Review by Karen Topham, American Theatre Critics Association member; photos by Liz Lauren.
At the start of Pulitzer Prize-winning playwright Suzan-Lori Parks’ 2014 drama Father Comes Home From the Wars, Parts 1, 2, & 3, now playing in its Chicago premiere at the Goodman Theatre, a singer (Melody Angel) enters with a guitar and says to the audience, “So you thought you were at the Goodman?” The line gets a laugh, but the fact is that, though we are at the Goodman, she and the playwright are about to send us on a journey that will have us questioning ourselves. After 12 Years a Slave and so many other deadly serious films about it, can a 21st Century audience laugh at a play about slavery? Father Comes Home pulls us away from the safety of our seats into a semi-mythical version of the Civil War, one patterned loosely after Homer’s The Odyssey and populated by two Greek choruses of slaves, a protagonist named Hero, and a talking dog.

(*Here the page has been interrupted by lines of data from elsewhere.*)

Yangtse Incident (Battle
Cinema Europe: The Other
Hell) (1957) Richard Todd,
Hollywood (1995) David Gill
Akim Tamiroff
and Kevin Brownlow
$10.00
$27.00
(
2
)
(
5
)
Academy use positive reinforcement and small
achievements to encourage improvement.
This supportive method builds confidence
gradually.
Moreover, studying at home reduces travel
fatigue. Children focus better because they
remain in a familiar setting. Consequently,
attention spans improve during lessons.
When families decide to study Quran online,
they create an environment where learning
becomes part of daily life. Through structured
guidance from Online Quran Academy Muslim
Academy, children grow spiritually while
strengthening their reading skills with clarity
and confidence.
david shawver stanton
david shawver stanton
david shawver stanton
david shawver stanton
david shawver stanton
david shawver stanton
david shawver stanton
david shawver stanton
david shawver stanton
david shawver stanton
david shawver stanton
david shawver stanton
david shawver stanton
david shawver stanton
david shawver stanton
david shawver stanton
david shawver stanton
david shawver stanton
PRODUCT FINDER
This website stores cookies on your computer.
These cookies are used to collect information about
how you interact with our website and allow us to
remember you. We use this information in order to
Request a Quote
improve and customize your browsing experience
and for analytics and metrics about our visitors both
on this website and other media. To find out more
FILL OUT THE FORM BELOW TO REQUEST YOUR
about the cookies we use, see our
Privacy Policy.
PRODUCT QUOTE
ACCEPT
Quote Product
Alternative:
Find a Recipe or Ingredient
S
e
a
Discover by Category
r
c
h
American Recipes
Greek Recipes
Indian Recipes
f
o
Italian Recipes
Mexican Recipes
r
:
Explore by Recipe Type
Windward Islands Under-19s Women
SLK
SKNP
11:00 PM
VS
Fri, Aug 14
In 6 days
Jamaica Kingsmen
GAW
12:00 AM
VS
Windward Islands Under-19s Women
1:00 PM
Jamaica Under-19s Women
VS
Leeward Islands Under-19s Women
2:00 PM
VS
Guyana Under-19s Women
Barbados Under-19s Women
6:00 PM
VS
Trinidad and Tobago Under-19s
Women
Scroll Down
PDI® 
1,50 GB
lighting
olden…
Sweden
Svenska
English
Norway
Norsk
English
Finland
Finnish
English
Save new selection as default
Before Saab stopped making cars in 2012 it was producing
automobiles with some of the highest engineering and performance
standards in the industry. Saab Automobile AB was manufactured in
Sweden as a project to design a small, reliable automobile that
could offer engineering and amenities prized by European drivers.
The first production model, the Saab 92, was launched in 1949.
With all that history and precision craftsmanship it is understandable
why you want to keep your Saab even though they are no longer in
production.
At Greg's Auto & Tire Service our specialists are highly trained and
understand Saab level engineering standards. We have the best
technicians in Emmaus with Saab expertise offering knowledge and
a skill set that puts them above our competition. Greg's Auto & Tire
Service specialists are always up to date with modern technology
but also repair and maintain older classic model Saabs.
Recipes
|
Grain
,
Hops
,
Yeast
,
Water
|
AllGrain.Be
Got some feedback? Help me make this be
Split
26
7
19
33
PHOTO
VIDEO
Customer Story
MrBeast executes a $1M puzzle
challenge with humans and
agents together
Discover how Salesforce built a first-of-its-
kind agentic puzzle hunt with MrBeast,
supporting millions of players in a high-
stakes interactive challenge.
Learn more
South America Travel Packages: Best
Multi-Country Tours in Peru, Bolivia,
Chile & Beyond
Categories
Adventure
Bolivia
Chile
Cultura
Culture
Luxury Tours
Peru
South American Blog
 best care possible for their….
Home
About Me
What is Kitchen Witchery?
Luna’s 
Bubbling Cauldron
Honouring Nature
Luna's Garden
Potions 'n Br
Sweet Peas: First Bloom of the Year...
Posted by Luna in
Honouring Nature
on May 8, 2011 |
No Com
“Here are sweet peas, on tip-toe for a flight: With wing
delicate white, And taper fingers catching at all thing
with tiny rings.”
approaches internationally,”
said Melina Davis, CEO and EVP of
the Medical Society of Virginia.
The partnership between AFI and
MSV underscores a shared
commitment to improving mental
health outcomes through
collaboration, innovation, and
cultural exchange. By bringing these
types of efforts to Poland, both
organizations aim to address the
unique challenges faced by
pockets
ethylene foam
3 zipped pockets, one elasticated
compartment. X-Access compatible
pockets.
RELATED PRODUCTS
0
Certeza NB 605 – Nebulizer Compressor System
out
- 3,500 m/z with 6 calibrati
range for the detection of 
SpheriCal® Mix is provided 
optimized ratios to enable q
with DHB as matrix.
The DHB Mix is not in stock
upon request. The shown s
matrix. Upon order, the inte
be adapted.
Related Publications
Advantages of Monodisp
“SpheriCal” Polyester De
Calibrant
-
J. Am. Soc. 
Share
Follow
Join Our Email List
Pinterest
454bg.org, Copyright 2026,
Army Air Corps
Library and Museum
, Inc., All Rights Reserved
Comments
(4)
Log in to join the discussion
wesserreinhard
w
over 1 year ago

Hero (Kamal Angelo Bolden) is not a hero in any way but the Greek tragic version of the word. From the start of Part 1 of this three-hour-fifteen-minute play (called “A Measure of a Man”), he is a bit of an enigma. In fact, the slave chorus at the start is taking bets on his next move. He has been asked by his owner to accompany him to the War—on the Confederate side, of course—and promised freedom if he goes. Will he or won’t he? In fact, should he? He has a wife, Penny (Aimé Donna Kelly), and a lot of goodwill on the farm, and he is being asked to leave it behind to fight in a war against the side he believes in. The first part of this play devotes itself to his indecisiveness on the matter, a key part of his character’s tragic flaw. (Ironically, later on in the play his biggest mistake will be due to a decision he does make, but we’ll leave that.)
The key point in the play is freedom. What does it even mean to someone who has been a slave all of his life? Pondering it, Hero calculates that, right now, he is worth about $800 to his owner, the Colonel (William Dick). Were he to become free, what would be his worth? If it cannot be counted, is it even real? Also, if freedom means that white men would have no qualms about harassing, beating, or even killing him—which they would never do now out of deference to his owner—what would be its worth? Hero believes in the Holy Grail of freedom, but does not ever really understand what it is. In Part 2 (called “A Battle in the Wilderness”), he is again offered his freedom, and this time the prognosis is more immediate: if he leaves the Colonel while he has a chance, he can actually join the Union Army and be truly free. Hero, though, remains indecisive: he simply can’t do it. It would violate some innate sense of who he is; it would be “stealing” himself from his owner.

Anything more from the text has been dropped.